The X-linked recessive genetic disorder refers to a genetic abnormality involving the X chromosome. This disorder is passed by a “carrier“ mother. 1 out of 4 children of unaffected “carrier“ mother will develop X-linked recessive disorder, 1 will be a “carrier“, while 2 will be unaffected. Daughters of affected father and unaffected mother become “carriers“ of this genetic disorder and may pass it to their children. Sons cannot inherit this genetic mutation which can cause haemophilia A, colour blindness, Lesch-Nyhan syndrome and Duchenne muscular dystrophy. However, they can inherit the Y-linked disorder which is passed from affected fathers to sons but this genetic disorder is very rare.
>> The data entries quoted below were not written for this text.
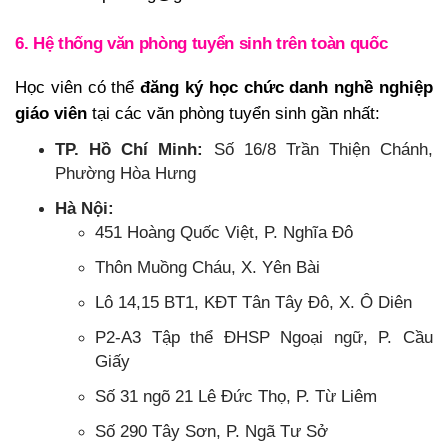
6. Hệ thống văn phòng tuyển sinh trên toàn quốc
Học viên có thể
đăng ký học chức danh nghề nghiệp
giáo viên
tại các văn phòng tuyển sinh gần nhất:
TP. Hồ Chí Minh:
Số 16/8 Trần Thiện Chánh,
Phường Hòa Hưng
Hà Nội:
451 Hoàng Quốc Việt, P. Nghĩa Đô
Thôn Muồng Cháu, X. Yên Bài
Lô 14,15 BT1, KĐT Tân Tây Đô, X. Ô Diên
P2-A3 Tập thể ĐHSP Ngoại ngữ, P. Cầu
Giấy
Số 31 ngõ 21 Lê Đức Thọ, P. Từ Liêm
Số 290 Tây Sơn, P. Ngã Tư Sở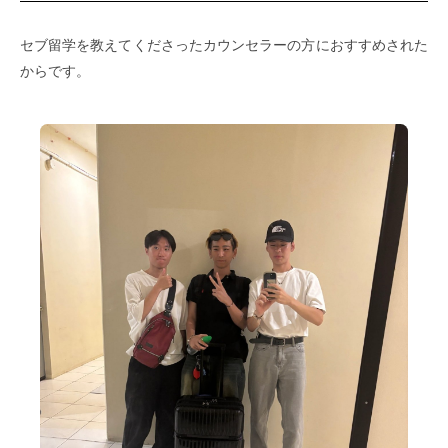
セブ留学を教えてくださったカウンセラーの方におすすめされた
からです。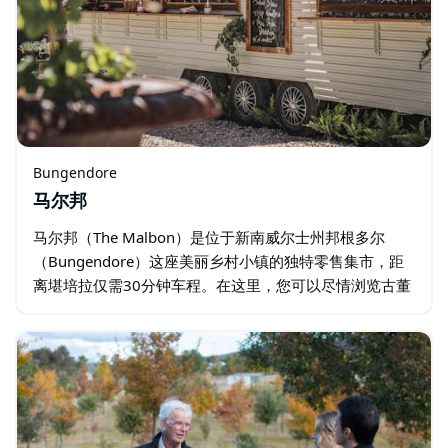
Bungendore
马尔邦
马尔邦（The Malbon）是位于新南威尔士州邦根多尔
（Bungendore）这座美丽乡村小镇的独特零售集市，距
离堪培拉仅需30分钟车程。在这里，您可以尽情浏览古董
和收藏品、家居用品、艺术和摄影作品。 马尔邦汇聚了众
多当地艺术家和创意人士…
In addition to the above mentioned genetic disorder, the genes you inherit from your parents can also make you more susceptible to certain health problems and diseases including some types of cancer, autoimmune diseases, asthma, diabetes, obesity, etc. There are simply too many health problems associated with genetic factors to be able to list them all. However, just because you have inherited a “cancer“ gene for instance that does not mean that you will actually develop it. The scientists do not know why some people with certain genetic predispositions develop a certain illness and the others do not. However, people with a strong family history of certain medical conditions are usually recommended genetic testing in order to assess the risk and start preventive treatment.